Exercise data section start

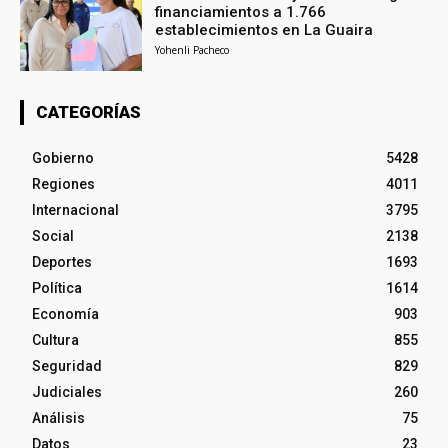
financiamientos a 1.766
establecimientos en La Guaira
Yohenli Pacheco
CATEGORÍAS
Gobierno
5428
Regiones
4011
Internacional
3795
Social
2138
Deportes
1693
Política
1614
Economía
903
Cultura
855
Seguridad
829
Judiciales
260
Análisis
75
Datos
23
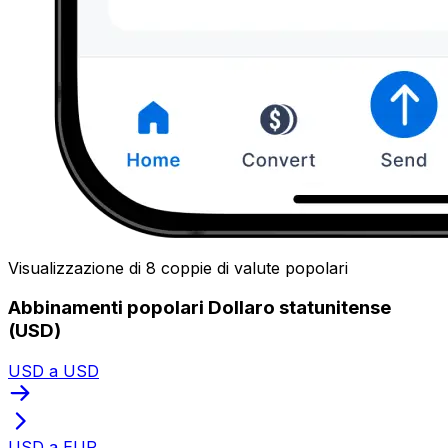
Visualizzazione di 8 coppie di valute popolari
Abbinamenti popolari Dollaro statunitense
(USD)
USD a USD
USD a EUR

Exercise data section end
Exercise data section start

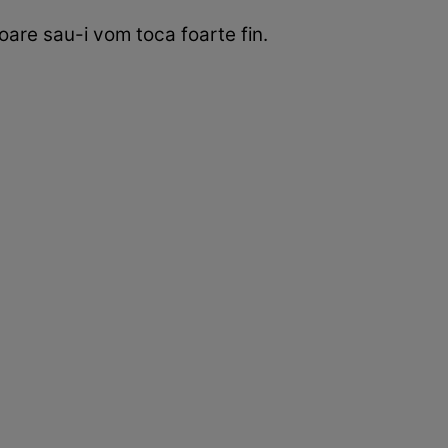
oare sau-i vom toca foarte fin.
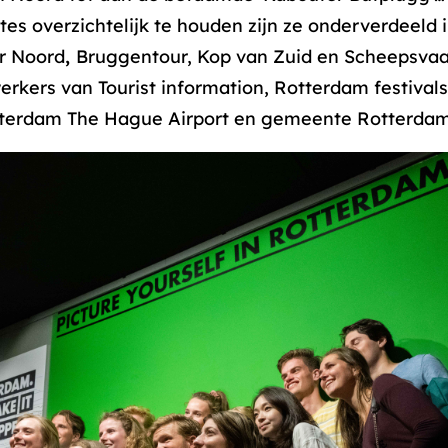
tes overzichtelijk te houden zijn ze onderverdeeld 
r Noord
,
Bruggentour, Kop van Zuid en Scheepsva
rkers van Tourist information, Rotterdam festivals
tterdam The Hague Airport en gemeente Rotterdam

Exercise data section end
Exercise data section start

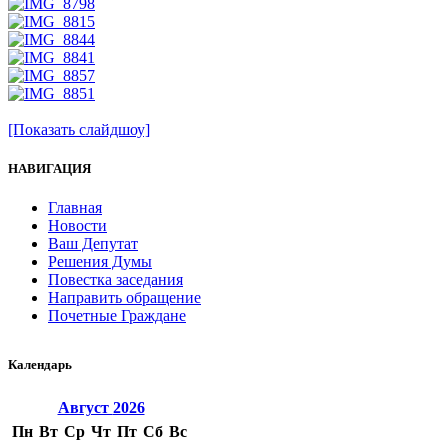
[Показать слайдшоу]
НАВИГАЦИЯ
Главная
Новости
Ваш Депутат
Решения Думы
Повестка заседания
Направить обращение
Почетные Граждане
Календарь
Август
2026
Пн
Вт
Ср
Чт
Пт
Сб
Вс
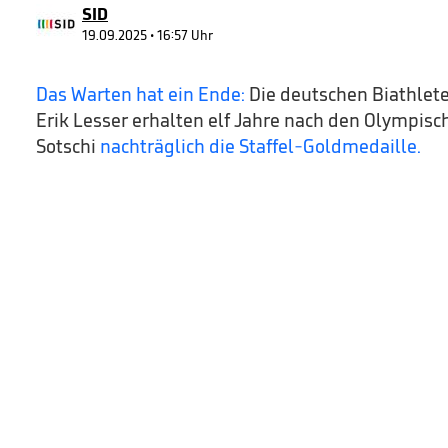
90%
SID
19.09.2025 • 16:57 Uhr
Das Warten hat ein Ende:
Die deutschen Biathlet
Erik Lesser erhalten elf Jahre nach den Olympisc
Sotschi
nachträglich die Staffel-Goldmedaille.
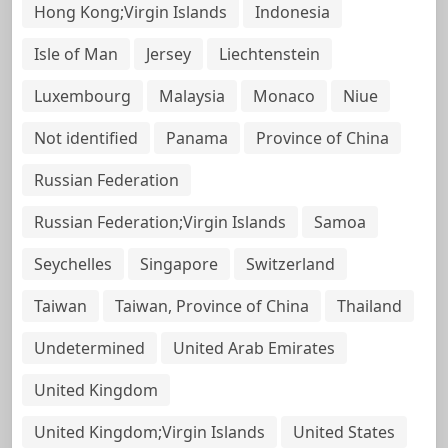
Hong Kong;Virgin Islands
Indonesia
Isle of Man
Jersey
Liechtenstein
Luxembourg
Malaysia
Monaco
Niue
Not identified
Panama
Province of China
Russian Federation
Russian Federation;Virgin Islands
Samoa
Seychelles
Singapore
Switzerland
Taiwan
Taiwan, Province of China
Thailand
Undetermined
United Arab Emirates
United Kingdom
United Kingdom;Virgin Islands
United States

Exercise data section end

_Exercise directions_
For the string "Province", go through the entries above and copy each line where it occurs.

_Response_
Province of China
Taiwan, Province of China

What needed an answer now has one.